All records are to be restated exactly, each line as it reads.
(Supplied material)
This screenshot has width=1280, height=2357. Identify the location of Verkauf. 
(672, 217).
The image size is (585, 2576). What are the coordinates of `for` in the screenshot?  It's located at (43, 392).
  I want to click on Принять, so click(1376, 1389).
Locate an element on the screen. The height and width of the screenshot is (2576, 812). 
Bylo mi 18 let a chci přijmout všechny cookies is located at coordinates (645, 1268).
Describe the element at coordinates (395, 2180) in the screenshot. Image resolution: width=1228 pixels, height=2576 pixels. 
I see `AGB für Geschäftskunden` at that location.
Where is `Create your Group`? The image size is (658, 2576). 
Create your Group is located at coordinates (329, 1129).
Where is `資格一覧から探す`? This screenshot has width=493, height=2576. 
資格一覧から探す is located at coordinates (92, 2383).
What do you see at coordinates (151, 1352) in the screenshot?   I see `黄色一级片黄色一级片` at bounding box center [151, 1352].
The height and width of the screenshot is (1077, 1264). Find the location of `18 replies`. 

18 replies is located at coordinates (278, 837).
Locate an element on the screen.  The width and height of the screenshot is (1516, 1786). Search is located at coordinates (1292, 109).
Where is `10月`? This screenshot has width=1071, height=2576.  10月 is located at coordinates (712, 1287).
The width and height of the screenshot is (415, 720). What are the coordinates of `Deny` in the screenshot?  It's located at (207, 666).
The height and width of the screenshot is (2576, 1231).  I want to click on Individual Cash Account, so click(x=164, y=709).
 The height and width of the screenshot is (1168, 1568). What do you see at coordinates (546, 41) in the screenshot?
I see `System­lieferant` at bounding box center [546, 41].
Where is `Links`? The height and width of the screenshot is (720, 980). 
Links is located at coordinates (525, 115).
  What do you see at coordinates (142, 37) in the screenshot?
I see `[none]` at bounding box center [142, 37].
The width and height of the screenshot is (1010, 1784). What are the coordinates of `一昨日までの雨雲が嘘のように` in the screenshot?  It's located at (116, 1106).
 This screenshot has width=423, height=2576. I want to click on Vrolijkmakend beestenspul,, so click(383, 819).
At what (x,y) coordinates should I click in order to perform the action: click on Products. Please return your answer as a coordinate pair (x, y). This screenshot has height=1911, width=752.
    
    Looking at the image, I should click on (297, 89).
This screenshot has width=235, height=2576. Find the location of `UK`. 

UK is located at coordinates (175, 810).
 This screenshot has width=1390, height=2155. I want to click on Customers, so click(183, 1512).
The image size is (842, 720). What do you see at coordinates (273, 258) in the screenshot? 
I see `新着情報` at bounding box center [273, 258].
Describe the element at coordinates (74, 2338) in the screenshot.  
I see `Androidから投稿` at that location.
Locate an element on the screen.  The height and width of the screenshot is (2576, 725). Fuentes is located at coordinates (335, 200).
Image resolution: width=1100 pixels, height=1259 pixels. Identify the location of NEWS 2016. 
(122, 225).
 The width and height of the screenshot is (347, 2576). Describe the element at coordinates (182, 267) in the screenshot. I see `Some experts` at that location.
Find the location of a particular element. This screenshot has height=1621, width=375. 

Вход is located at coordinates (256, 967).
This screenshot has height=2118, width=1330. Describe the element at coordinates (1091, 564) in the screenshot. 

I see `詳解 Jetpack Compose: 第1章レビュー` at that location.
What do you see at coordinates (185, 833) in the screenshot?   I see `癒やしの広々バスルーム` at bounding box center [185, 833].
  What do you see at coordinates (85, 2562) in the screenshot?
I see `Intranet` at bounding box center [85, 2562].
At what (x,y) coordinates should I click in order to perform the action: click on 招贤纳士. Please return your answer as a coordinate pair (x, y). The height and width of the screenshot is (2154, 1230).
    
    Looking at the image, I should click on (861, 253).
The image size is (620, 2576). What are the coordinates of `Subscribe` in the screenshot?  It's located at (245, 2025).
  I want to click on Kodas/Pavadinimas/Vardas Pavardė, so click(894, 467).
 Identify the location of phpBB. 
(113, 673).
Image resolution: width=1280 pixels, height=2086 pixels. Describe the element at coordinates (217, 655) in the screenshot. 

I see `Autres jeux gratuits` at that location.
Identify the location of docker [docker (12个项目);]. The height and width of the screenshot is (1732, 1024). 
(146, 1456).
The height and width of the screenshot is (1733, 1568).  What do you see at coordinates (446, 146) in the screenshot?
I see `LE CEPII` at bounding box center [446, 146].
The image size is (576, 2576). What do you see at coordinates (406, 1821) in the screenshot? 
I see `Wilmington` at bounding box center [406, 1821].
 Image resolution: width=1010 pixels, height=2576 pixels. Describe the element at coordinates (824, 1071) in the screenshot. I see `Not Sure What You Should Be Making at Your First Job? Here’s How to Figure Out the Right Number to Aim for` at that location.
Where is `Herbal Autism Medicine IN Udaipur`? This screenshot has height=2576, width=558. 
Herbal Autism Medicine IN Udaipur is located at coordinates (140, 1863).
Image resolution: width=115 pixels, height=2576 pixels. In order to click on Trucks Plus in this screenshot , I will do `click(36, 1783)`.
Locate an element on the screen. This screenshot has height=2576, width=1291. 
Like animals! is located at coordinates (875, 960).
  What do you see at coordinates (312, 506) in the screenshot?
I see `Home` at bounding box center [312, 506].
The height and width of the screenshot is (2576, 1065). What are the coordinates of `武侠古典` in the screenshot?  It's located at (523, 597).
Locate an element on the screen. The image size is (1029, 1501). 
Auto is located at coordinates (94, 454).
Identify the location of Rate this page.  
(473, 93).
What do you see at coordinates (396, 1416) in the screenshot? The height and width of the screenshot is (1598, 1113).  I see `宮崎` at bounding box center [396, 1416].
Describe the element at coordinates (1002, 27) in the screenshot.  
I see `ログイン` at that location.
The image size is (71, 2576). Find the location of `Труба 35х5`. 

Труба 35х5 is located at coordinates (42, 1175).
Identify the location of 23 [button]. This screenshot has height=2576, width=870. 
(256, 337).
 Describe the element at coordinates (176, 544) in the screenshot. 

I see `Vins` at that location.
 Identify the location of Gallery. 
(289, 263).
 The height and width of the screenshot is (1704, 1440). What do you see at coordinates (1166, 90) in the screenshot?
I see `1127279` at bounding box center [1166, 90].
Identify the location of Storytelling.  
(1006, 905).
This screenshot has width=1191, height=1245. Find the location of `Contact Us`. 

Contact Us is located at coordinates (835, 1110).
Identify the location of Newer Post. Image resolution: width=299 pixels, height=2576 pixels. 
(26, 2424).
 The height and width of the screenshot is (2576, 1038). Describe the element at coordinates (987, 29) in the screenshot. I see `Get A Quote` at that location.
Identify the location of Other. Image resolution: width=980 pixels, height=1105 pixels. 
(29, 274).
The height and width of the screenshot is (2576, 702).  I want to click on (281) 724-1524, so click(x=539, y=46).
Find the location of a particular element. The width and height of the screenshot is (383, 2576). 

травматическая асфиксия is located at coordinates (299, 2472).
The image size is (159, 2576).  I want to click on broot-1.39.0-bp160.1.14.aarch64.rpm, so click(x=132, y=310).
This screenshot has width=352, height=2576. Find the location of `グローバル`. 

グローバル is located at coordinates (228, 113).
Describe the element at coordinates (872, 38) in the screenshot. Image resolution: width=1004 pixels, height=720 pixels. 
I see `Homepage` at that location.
(End Supplied material)
Exercise solution:
This screenshot has width=1280, height=2357. Identify the location of Verkauf. 
(672, 217).
The image size is (585, 2576). What are the coordinates of `for` in the screenshot?  It's located at (43, 392).
  I want to click on Принять, so click(1376, 1389).
Locate an element on the screen. The height and width of the screenshot is (2576, 812). 
Bylo mi 18 let a chci přijmout všechny cookies is located at coordinates (645, 1268).
Describe the element at coordinates (395, 2180) in the screenshot. Image resolution: width=1228 pixels, height=2576 pixels. 
I see `AGB für Geschäftskunden` at that location.
Where is `Create your Group`? The image size is (658, 2576). 
Create your Group is located at coordinates (329, 1129).
Where is `資格一覧から探す`? This screenshot has width=493, height=2576. 
資格一覧から探す is located at coordinates (92, 2383).
What do you see at coordinates (151, 1352) in the screenshot?   I see `黄色一级片黄色一级片` at bounding box center [151, 1352].
The height and width of the screenshot is (1077, 1264). Find the location of `18 replies`. 

18 replies is located at coordinates (278, 837).
Locate an element on the screen.  The width and height of the screenshot is (1516, 1786). Search is located at coordinates (1292, 109).
Where is `10月`? This screenshot has width=1071, height=2576.  10月 is located at coordinates (712, 1287).
The width and height of the screenshot is (415, 720). What are the coordinates of `Deny` in the screenshot?  It's located at (207, 666).
The height and width of the screenshot is (2576, 1231).  I want to click on Individual Cash Account, so click(x=164, y=709).
 The height and width of the screenshot is (1168, 1568). What do you see at coordinates (546, 41) in the screenshot?
I see `System­lieferant` at bounding box center [546, 41].
Where is `Links`? The height and width of the screenshot is (720, 980). 
Links is located at coordinates (525, 115).
  What do you see at coordinates (142, 37) in the screenshot?
I see `[none]` at bounding box center [142, 37].
The width and height of the screenshot is (1010, 1784). What are the coordinates of `一昨日までの雨雲が嘘のように` in the screenshot?  It's located at (116, 1106).
 This screenshot has width=423, height=2576. I want to click on Vrolijkmakend beestenspul,, so click(383, 819).
At what (x,y) coordinates should I click in order to perform the action: click on Products. Please return your answer as a coordinate pair (x, y). This screenshot has height=1911, width=752.
    
    Looking at the image, I should click on (297, 89).
This screenshot has width=235, height=2576. Find the location of `UK`. 

UK is located at coordinates (175, 810).
 This screenshot has width=1390, height=2155. I want to click on Customers, so click(183, 1512).
The image size is (842, 720). What do you see at coordinates (273, 258) in the screenshot? 
I see `新着情報` at bounding box center [273, 258].
Describe the element at coordinates (74, 2338) in the screenshot.  
I see `Androidから投稿` at that location.
Locate an element on the screen.  The height and width of the screenshot is (2576, 725). Fuentes is located at coordinates (335, 200).
Image resolution: width=1100 pixels, height=1259 pixels. Identify the location of NEWS 2016. 
(122, 225).
 The width and height of the screenshot is (347, 2576). Describe the element at coordinates (182, 267) in the screenshot. I see `Some experts` at that location.
Find the location of a particular element. This screenshot has height=1621, width=375. 

Вход is located at coordinates (256, 967).
This screenshot has height=2118, width=1330. Describe the element at coordinates (1091, 564) in the screenshot. 

I see `詳解 Jetpack Compose: 第1章レビュー` at that location.
What do you see at coordinates (185, 833) in the screenshot?   I see `癒やしの広々バスルーム` at bounding box center [185, 833].
  What do you see at coordinates (85, 2562) in the screenshot?
I see `Intranet` at bounding box center [85, 2562].
At what (x,y) coordinates should I click in order to perform the action: click on 招贤纳士. Please return your answer as a coordinate pair (x, y). The height and width of the screenshot is (2154, 1230).
    
    Looking at the image, I should click on (861, 253).
The image size is (620, 2576). What are the coordinates of `Subscribe` in the screenshot?  It's located at (245, 2025).
  I want to click on Kodas/Pavadinimas/Vardas Pavardė, so click(894, 467).
 Identify the location of phpBB. 
(113, 673).
Image resolution: width=1280 pixels, height=2086 pixels. Describe the element at coordinates (217, 655) in the screenshot. 

I see `Autres jeux gratuits` at that location.
Identify the location of docker [docker (12个项目);]. The height and width of the screenshot is (1732, 1024). 
(146, 1456).
The height and width of the screenshot is (1733, 1568).  What do you see at coordinates (446, 146) in the screenshot?
I see `LE CEPII` at bounding box center [446, 146].
The image size is (576, 2576). What do you see at coordinates (406, 1821) in the screenshot? 
I see `Wilmington` at bounding box center [406, 1821].
 Image resolution: width=1010 pixels, height=2576 pixels. Describe the element at coordinates (824, 1071) in the screenshot. I see `Not Sure What You Should Be Making at Your First Job? Here’s How to Figure Out the Right Number to Aim for` at that location.
Where is `Herbal Autism Medicine IN Udaipur`? This screenshot has height=2576, width=558. 
Herbal Autism Medicine IN Udaipur is located at coordinates (140, 1863).
Image resolution: width=115 pixels, height=2576 pixels. In order to click on Trucks Plus in this screenshot , I will do `click(36, 1783)`.
Locate an element on the screen. This screenshot has height=2576, width=1291. 
Like animals! is located at coordinates (875, 960).
  What do you see at coordinates (312, 506) in the screenshot?
I see `Home` at bounding box center [312, 506].
The height and width of the screenshot is (2576, 1065). What are the coordinates of `武侠古典` in the screenshot?  It's located at (523, 597).
Locate an element on the screen. The image size is (1029, 1501). 
Auto is located at coordinates (94, 454).
Identify the location of Rate this page.  
(473, 93).
What do you see at coordinates (396, 1416) in the screenshot? The height and width of the screenshot is (1598, 1113).  I see `宮崎` at bounding box center [396, 1416].
Describe the element at coordinates (1002, 27) in the screenshot.  
I see `ログイン` at that location.
The image size is (71, 2576). Find the location of `Труба 35х5`. 

Труба 35х5 is located at coordinates (42, 1175).
Identify the location of 23 [button]. This screenshot has height=2576, width=870. 
(256, 337).
 Describe the element at coordinates (176, 544) in the screenshot. 

I see `Vins` at that location.
 Identify the location of Gallery. 
(289, 263).
 The height and width of the screenshot is (1704, 1440). What do you see at coordinates (1166, 90) in the screenshot?
I see `1127279` at bounding box center [1166, 90].
Identify the location of Storytelling.  
(1006, 905).
This screenshot has width=1191, height=1245. Find the location of `Contact Us`. 

Contact Us is located at coordinates (835, 1110).
Identify the location of Newer Post. Image resolution: width=299 pixels, height=2576 pixels. 
(26, 2424).
 The height and width of the screenshot is (2576, 1038). Describe the element at coordinates (987, 29) in the screenshot. I see `Get A Quote` at that location.
Identify the location of Other. Image resolution: width=980 pixels, height=1105 pixels. 
(29, 274).
The height and width of the screenshot is (2576, 702).  I want to click on (281) 724-1524, so click(x=539, y=46).
Find the location of a particular element. The width and height of the screenshot is (383, 2576). 

травматическая асфиксия is located at coordinates (299, 2472).
The image size is (159, 2576).  I want to click on broot-1.39.0-bp160.1.14.aarch64.rpm, so click(x=132, y=310).
This screenshot has width=352, height=2576. Find the location of `グローバル`. 

グローバル is located at coordinates (228, 113).
Describe the element at coordinates (872, 38) in the screenshot. Image resolution: width=1004 pixels, height=720 pixels. 
I see `Homepage` at that location.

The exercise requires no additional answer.